I am working on boolean rules related to terminal node assignment for CART-like trees related to my work (http://web.ccs.miami.edu/~hishwaran/ishwaran.html)
I have noticed problematic behavior in evaluating inequalities of character strings using eval and parse of text. The issue has to do with how R evaluates the internal representation of a number.
Here's an example involving the number pi. I want to check if a vector (which I call x) is less than or equal to pi.
> pi
> [1] 3.141593
> rule = paste0("x <= ", pi)
> rule
> [1] "x <= 3.14159265358979"
This rule checks whether the object x is less than pi where pi is represented to 14 digits. Now I will assign x to the values 1,2,3 and pi
> x = c(1,2,3,pi)
Here's what x is up to 15 digits
> print(x, digits=15)
> [1] 1.00000000000000 2.00000000000000 3.00000000000000 3.14159265358979
Now let's evaluate this
> eval(parse(text = rule))
> [1] TRUE TRUE TRUE FALSE
Whooaaaaa, it looks like pi is not less than or equal to pi. Right?
But now if I hard-code x to pi to 14 digits, it works:
> x = c(1,2,3,3.14159265358979)
> eval(parse(text = rule))
[1] TRUE TRUE TRUE TRUE
Obviously in the first case, the internal representation for pi has many digits and so when R evaluates the expression, it is greater than the float representation and it returns FALSE. In the second case it compares two floats, so the result is true.
However, how to avoid this happening?
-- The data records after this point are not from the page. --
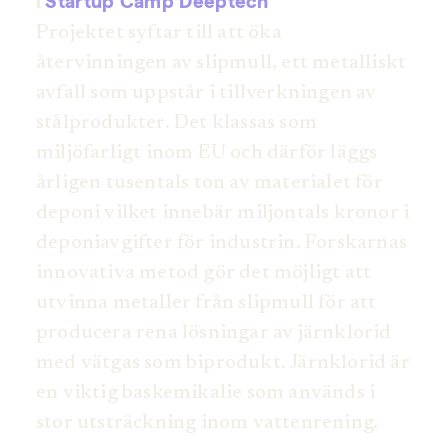
Startup Camp Deeptech
i
Projektet syftar till att öka
återvinningen av slipmull, ett metalliskt
avfall som uppstår i tillverkningen av
stålprodukter. Det klassas som
miljöfarligt inom EU och därför läggs
årligen tusentals ton av materialet för
deponi vilket innebär miljontals kronor i
deponiavgifter för industrin. Forskarnas
innovativa metod gör det möjligt att
utvinna metaller från slipmull för att
producera rena lösningar av järnklorid
med vätgas som biprodukt. Järnklorid är
en viktig baskemikalie som används i
stor utsträckning inom vattenrening.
I really need the first evaluation to come back true because I am automating this process for rule based inference and I cannot hard code a value (here this being pi) each time.
One solution I use is to add a small tolerance value.
> tol = sqrt(.Machine$double.eps)
> rule = paste0("x <= ", pi + tol)
> x = c(1,2,3,pi)
> eval(parse(text = rule))
> [1] TRUE TRUE TRUE TRUE
However, this seems like an ugly solution.
Any comments and suggestions are greatly appreciated!